Famous Atheists
Albert Einstein
"I do not believe in a personal God and I have never denied this but have expressed it clearly. If something is in me which can be called religion than it is the unbounded admiration for the structure of the world so far as our science can reveal it."
"I cannot imagine a God who rewards and punishes the objects of his creation, whose purposes are modeled after our own -- a God, in short, who is but a reflection of human frailty. Neither can I believe that the individual survives the death of his body, although feeble souls harbor such thoughts through fear or ridiculous egotism."
"I do not believe in the immortality of the individual, and I consider ethics to be an exclusively human concern with no superhuman authority behind it."
"If people are good only because they fear punishment, and hope for a reward, then we are a sorry lot indeed."
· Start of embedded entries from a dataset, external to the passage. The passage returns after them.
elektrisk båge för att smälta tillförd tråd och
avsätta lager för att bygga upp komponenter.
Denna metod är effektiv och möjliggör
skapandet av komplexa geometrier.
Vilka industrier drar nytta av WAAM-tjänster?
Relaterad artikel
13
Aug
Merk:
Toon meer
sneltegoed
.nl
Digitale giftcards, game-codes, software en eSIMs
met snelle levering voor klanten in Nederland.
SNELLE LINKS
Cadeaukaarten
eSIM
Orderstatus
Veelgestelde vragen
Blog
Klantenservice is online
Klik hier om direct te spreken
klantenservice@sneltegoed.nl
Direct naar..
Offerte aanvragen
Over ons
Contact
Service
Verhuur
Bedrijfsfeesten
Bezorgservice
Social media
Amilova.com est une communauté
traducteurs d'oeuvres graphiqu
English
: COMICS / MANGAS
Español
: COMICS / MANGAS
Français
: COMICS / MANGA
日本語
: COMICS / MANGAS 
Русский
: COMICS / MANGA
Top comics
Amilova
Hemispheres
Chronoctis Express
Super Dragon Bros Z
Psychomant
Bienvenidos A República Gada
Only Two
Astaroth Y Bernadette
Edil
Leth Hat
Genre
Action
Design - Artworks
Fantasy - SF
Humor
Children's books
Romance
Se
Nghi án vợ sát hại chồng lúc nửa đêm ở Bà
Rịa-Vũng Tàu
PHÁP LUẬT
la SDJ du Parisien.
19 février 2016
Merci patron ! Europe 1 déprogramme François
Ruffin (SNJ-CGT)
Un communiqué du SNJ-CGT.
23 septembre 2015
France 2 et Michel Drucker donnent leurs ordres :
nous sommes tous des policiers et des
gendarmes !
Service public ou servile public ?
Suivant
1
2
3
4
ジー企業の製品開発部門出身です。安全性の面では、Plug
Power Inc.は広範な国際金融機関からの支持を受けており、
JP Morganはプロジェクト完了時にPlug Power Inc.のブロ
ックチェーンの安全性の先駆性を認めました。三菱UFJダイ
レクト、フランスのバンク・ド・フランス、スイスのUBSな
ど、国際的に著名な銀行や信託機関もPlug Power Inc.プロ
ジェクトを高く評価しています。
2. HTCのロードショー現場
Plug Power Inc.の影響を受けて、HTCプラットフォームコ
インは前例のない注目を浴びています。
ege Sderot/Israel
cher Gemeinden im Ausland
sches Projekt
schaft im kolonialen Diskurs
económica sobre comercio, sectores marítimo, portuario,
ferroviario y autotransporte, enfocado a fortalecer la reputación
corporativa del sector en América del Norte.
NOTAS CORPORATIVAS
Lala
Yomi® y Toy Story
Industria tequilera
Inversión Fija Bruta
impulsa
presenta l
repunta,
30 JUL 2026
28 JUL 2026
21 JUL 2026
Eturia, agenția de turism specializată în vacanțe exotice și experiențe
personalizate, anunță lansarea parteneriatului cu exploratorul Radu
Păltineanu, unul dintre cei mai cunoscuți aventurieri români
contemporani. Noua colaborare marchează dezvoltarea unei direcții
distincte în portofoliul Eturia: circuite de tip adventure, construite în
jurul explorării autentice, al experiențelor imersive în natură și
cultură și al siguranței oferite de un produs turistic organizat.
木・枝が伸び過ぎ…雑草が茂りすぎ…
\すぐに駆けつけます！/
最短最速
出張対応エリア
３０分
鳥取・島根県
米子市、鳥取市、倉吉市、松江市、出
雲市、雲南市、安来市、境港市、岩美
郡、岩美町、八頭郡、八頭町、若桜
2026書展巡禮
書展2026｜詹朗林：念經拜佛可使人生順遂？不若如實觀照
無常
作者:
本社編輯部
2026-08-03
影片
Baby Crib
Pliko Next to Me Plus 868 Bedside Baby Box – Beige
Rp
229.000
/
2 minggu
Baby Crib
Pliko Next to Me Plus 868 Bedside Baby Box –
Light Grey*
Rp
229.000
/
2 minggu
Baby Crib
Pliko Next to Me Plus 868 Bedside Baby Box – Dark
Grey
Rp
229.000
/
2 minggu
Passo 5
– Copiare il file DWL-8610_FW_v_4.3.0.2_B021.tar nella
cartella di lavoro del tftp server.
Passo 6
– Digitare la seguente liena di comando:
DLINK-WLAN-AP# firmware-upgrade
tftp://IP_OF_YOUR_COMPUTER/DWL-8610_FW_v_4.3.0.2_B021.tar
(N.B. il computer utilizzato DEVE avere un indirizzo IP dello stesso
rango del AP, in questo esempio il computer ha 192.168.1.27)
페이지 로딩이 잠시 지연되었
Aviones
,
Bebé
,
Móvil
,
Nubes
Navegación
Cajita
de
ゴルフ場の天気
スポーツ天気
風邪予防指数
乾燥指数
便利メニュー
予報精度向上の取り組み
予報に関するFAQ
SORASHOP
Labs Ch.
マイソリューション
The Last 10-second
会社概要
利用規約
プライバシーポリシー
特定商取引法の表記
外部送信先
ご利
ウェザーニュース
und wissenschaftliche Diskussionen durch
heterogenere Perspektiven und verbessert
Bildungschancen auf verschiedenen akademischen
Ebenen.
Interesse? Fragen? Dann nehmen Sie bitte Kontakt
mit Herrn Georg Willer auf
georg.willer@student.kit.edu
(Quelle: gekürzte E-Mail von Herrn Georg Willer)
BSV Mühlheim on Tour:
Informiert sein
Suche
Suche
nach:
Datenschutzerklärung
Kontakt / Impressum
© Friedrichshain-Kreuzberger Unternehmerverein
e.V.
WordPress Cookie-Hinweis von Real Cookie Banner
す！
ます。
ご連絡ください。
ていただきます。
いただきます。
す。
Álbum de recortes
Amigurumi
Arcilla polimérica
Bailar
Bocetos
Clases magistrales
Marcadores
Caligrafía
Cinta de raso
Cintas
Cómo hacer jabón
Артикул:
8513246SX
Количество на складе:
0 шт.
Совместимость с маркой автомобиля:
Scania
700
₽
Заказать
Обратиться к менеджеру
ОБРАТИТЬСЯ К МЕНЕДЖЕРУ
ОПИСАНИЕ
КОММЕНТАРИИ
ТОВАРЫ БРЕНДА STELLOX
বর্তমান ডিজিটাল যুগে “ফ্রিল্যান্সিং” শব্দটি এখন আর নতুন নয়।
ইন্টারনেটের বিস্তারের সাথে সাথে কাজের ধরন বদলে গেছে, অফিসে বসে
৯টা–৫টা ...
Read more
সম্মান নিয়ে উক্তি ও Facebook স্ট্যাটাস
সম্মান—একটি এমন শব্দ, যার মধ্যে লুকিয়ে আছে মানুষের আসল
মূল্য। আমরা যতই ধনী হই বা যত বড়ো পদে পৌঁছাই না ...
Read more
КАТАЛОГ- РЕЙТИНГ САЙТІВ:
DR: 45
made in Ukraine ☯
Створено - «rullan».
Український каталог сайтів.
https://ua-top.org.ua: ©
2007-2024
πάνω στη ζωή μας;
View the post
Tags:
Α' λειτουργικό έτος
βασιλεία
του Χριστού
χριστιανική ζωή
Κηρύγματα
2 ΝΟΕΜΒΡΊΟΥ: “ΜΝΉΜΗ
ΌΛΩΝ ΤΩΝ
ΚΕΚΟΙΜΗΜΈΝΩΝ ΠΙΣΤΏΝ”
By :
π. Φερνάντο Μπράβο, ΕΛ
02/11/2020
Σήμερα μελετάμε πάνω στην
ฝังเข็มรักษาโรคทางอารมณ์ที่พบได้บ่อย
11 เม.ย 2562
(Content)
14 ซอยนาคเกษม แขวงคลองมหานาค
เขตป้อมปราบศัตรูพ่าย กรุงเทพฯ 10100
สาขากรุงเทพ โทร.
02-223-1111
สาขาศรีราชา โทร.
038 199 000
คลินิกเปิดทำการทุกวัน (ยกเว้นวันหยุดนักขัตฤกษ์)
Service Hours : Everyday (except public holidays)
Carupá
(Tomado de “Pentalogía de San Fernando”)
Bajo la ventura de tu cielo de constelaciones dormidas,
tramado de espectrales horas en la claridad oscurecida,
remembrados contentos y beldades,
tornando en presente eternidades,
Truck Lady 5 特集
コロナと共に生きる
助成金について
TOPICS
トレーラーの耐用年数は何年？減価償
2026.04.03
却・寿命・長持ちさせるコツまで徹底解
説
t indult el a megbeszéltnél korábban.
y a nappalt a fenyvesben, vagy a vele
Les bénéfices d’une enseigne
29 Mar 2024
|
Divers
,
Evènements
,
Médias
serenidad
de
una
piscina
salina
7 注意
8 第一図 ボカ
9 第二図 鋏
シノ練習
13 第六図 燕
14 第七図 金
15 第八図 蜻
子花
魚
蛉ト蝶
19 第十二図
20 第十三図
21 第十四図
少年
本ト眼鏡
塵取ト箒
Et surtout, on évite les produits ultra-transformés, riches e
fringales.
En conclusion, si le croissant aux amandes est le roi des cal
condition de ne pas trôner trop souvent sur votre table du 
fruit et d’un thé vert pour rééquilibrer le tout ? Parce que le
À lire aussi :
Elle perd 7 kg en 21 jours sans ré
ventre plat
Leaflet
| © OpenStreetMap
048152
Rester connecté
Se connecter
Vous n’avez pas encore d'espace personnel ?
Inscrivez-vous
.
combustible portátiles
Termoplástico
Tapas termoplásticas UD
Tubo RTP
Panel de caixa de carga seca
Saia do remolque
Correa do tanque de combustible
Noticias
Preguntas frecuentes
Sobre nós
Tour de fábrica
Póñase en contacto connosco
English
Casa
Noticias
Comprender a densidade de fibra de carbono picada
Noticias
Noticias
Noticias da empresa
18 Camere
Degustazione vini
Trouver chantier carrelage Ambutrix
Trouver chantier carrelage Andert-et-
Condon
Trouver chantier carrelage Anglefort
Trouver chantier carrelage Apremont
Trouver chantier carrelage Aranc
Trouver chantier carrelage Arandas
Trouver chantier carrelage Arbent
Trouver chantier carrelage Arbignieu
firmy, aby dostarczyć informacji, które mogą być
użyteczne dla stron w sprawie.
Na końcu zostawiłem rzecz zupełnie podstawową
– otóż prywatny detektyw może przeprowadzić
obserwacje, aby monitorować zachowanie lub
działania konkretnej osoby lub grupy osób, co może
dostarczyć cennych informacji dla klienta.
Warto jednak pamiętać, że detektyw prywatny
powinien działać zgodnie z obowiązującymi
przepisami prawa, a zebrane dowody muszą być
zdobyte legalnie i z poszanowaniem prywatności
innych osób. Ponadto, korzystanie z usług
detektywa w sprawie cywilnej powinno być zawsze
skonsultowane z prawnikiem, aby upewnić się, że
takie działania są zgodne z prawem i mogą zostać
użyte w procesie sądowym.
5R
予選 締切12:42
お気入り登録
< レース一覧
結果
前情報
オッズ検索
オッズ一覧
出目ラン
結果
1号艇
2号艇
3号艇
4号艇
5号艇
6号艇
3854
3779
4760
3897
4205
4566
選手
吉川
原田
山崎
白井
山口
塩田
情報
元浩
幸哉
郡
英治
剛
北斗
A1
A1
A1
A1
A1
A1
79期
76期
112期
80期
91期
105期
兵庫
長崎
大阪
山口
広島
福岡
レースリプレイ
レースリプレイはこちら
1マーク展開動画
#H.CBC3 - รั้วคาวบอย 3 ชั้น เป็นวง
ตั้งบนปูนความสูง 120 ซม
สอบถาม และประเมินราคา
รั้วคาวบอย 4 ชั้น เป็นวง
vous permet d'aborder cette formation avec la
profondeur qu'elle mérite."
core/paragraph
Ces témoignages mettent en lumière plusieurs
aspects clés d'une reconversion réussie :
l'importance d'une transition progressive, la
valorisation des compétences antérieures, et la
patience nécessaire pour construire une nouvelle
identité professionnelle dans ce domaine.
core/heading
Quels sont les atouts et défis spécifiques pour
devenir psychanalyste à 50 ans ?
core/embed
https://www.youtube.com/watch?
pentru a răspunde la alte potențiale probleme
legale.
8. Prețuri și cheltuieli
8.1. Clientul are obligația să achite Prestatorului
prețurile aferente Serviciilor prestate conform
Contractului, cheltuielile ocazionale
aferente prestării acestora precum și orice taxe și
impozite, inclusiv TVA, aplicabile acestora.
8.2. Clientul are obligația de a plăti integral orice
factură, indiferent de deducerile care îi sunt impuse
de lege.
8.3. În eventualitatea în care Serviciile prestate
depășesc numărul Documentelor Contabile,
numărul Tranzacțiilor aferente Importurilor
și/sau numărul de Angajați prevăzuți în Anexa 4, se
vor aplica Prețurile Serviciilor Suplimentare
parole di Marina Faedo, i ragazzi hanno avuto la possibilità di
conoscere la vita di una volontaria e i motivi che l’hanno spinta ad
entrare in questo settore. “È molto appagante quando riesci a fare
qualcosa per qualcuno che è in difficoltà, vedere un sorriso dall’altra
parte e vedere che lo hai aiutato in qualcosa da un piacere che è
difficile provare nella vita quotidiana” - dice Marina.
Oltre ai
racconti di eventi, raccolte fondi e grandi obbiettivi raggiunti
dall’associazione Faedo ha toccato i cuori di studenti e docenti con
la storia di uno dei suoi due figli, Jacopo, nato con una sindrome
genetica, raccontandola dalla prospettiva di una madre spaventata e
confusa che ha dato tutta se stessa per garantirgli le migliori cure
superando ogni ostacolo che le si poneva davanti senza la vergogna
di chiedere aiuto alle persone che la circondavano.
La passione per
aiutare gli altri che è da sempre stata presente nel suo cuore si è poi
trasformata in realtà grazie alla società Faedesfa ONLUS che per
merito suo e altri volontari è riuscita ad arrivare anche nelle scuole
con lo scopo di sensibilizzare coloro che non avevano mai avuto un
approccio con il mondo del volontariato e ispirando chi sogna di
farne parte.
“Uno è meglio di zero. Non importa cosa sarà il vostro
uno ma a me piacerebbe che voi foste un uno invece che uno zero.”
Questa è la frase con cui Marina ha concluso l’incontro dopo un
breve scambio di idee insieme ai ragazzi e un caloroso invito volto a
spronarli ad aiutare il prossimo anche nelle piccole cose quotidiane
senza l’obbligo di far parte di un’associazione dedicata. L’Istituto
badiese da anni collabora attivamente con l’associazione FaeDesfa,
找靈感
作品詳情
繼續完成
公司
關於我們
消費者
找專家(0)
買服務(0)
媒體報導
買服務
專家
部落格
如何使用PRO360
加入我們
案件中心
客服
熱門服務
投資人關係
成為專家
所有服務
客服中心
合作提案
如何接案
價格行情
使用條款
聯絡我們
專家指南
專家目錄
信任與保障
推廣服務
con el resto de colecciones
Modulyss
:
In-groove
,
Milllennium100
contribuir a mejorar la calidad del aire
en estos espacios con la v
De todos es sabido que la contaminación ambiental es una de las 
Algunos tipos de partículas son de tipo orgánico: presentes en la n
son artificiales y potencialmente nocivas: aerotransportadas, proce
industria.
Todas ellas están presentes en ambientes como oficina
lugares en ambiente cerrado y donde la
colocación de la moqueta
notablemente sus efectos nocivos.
-Albert Einstein, German-born American physicist
Aldous Huxley
"You never see animals going through the absurd and often horrible fooleries of magic and religion. Only man behaves with such gratuitous folly. It is the price he has to pay for being intelligent but not, as yet, intelligent enough."
-Aldous Huxley, author "Roots"
Andrew Carnegie
"I don’t believe in God. My god is patriotism. Teach a man to be a good citizen and you have solved the problem of life."
- Andrew Carnegie, Scottish-born American industrialist and philanthropist
Isaac Asimov
"I am an atheist, out and out. It took me a long time to say it. I've been an atheist for years and years, but somehow I felt it was intellectually unrespectable to say that one is an atheist, because it assumed knowledge that one didn't have. Somehow it was better to say one was a humanist or agnostic. I don't have the evidence to prove that God doesn't exist, but I so strongly suspect that he doesn't that I don't want to waste my time."
"Creationists make it sound like a 'theory' is something you dreamt up after being drunk all night"
-Isaac Asimov, Russian-born - American author
Ernest Hemingway
"All thinking men are atheists."
On page 144 of Paul Johnson's book Intellectuals, it states that despite being raised in a strict Congregationalist household, Ernest "did not only not believe in God but regarded organized religion as a menace to human happiness", "seems to have been devoid of the religious spirit", and "ceased to practise religion at the earliest possible moment."
Other's have pointed out that Hemingway used the non-existence of God as a theme in his books.
- Ernest Hemingway, American author (1899-1961).
Bertrand Russell
"Religion is based . . . mainly on fear . . . fear of the mysterious, fear of defeat, fear of death. Fear is the parent of cruelty, and therefore it is no wonder if cruelty and religion have gone hand in hand. . . . My own view on religion is that of Lucretius. I regard it as a disease born of fear and as a source of untold misery to the human race."
"Fear is the parent of cruelty, therefore it is no wonder if religion and cruelty have gone hand-in-hand."
"I believe that when I die I shall rot, and nothing of my ego will survive. I am not young, and I love life. But I should scorn to shiver with terror at the thought of annihilation. Happiness is none the less true happiness because it must come to an end, nor do thought and love lose their value because they are not everlasting."
"I am myself a dissenter from all known religions, and I hope that every kind of religious belief will die out."
- Bertrand Russell, British philosopher, educator, mathematician, and social critic (1872-1970).
John Stuart Mill
"The time appears to me to have come when it is the duty of all to make their dissent from religion known."
- John Stuart Mill, English philosopher and economist (1806-1873). Freethinker, if not strictly atheist.
George Orwell (1903-1950).
Orwell's biography calls him an atheist. His books also have themes that are explicitly and/or suggestively anti-religious. In Animal Farm, the parody was a raven named Moses who told the animals stories about a great mountain in the sky that they would go to when they died, called Sugar Candy Mountain. In 1984, the concept of Big Brother is a parody of God: You never see him, but the fact of him is drilled into so many people's minds that they become robots, almost. Plus, if you speak bad against Big Brother, it's a Thoughtcrime.